Humm and Plum
Noel Laflin
6-1-19
I had to take down a backyard plum tree yesterday. The birds and I are both going to miss those branches.
It was not the outcome I was hoping for, as I have been keeping out an ever hopeful eye that leaves would miraculously sprout this spring. But years of prolonged drought did it in. This year’s plentiful rainfall came just a little too late unfortunately. The poor tree innards were as brittle as – well, sticks.
The job did not take long as the tree in the northeast corner of the yard had never really grown to great height. But despite its diminutive stature, it produced some really good Satsuma plum crops in the past – enough to produce a few dozen pints of jam over the last decade and a half.
Two apricot trees are not looking so well at this stage either, so I trimmed them back severely while I had pruning shears in hand – but they did not suffer the same dastardly fate as poor old Mr. Satsuma. The birds and I are going to miss those branches too.
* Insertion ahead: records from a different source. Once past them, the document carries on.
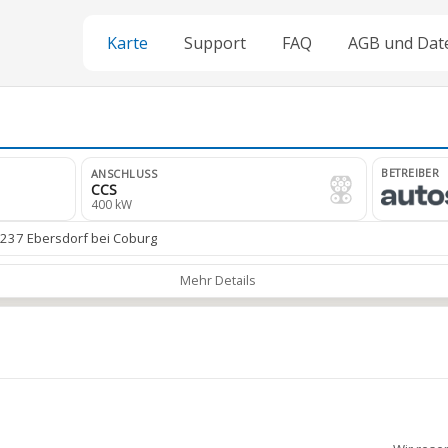
Karte
Support
FAQ
AGB und Dat
BETREIBER
ANSCHLUSS
CCS
400 kW
6237 Ebersdorf bei Coburg
Mehr Details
When all was said and done – twigs scattered into the compost pile, larger pieces hacked into smaller pieces, blood cleaned from hands, a silent prayer of thanks from me, to me, for not pruning off the upper portion of my middle left hand finger at one point, etc., I sat in the shade of my balcony and watched as a hummingbird went for a feeder hiding behind the giant pink rosebush.
And to my wonderment, once the photo was later opened, there it was: light barely touching the Allen’s neck, tongue ever so slightly protruding from the extended beak – but even more beautiful, two healthy green plums from the last surviving plum tree. Those two have a hundred siblings on the tall Santa Rosa tree right now. I had planted it just two years ago, right about now, as I feared - even back then - that the other tree which had just been reduced to rubble might not make it.
Just to be sure that this one had a better chance of survival, the tree is planted next to a fountain that is always splashing its trunk and tends to overflow its way.
Some forethought is just plum brilliant at times.
And I, with left middle finger still attached, continue to believe that some things are just plum lucky too. Otherwise, I would have been cursing the fates with the other hand.